Task requirements: Each line in the records below, from the one that contains "Popular Posts" to the one that contains "family affected by", should be reproduced exactly, the first and last included.
*** Opening of Extracted material ***
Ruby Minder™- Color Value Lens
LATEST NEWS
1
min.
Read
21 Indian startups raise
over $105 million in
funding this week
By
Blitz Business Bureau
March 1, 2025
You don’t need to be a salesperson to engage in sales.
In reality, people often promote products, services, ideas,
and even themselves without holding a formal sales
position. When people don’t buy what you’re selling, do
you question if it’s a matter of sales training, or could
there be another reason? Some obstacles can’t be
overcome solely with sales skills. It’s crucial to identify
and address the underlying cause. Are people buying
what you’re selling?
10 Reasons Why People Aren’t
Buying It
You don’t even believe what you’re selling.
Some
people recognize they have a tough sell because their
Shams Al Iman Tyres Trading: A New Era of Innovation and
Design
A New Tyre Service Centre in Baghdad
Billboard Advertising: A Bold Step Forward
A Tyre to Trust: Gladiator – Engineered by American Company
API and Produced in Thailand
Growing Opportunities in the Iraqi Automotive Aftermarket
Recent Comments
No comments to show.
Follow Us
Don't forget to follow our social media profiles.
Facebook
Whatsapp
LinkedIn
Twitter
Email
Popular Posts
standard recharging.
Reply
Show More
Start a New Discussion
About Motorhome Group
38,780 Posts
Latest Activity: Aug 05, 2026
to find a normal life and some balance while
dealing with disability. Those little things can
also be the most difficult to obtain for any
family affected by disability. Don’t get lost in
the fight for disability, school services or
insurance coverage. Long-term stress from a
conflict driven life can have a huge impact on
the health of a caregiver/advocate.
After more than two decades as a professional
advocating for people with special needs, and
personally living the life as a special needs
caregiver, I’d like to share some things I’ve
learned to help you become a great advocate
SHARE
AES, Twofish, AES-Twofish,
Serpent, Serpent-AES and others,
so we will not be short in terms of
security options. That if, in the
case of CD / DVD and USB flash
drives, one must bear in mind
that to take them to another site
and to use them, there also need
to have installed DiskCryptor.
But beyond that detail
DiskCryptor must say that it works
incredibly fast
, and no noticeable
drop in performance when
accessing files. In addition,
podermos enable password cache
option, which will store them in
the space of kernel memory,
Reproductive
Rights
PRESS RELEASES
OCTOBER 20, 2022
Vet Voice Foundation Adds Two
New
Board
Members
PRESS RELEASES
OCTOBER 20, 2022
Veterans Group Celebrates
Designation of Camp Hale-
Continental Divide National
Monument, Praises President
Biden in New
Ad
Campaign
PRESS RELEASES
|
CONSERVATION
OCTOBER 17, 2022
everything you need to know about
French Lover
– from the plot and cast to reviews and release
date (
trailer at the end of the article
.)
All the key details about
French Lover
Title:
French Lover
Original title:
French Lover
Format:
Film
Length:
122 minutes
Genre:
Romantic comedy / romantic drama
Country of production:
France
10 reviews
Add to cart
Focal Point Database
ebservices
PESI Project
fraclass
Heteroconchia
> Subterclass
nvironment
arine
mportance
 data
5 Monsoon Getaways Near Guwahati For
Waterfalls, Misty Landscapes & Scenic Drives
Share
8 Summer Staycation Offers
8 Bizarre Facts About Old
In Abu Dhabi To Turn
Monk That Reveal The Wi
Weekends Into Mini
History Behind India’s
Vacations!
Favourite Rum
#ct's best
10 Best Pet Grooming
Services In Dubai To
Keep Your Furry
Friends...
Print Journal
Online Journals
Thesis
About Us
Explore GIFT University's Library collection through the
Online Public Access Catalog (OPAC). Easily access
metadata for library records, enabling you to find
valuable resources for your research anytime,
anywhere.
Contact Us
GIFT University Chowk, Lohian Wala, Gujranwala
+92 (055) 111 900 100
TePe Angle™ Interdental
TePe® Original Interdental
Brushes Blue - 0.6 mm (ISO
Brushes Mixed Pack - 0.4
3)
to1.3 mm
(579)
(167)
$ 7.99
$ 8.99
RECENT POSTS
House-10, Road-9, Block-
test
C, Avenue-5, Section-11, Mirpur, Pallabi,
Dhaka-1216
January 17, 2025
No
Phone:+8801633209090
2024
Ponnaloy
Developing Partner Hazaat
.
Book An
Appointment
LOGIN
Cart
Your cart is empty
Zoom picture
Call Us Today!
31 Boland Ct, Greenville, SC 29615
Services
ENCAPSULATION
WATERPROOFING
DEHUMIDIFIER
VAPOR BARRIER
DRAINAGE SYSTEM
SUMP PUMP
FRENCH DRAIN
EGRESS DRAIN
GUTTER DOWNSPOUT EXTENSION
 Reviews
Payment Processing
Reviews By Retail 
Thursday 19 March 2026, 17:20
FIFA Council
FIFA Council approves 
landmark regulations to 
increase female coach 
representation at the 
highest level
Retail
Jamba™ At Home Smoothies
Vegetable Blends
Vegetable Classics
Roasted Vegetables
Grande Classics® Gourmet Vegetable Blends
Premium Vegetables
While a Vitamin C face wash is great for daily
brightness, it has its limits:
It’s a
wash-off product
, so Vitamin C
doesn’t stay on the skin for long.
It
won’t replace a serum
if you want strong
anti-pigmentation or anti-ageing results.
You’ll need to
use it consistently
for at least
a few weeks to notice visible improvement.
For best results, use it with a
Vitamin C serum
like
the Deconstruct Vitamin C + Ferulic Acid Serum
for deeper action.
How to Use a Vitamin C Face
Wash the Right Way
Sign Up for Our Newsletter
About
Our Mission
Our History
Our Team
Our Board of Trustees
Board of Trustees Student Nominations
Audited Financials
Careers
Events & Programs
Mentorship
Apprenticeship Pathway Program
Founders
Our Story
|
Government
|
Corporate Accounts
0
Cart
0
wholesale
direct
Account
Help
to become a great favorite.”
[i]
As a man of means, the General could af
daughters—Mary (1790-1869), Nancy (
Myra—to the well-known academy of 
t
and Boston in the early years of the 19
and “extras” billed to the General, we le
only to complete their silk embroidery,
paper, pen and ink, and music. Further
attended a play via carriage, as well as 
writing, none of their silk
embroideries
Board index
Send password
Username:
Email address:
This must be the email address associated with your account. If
*** Close of Extracted material ***
Written response:
Popular Posts
standard recharging.
Reply
Show More
Start a New Discussion
About Motorhome Group
38,780 Posts
Latest Activity: Aug 05, 2026
to find a normal life and some balance while
dealing with disability. Those little things can
also be the most difficult to obtain for any
family affected by disability. Don’t get lost in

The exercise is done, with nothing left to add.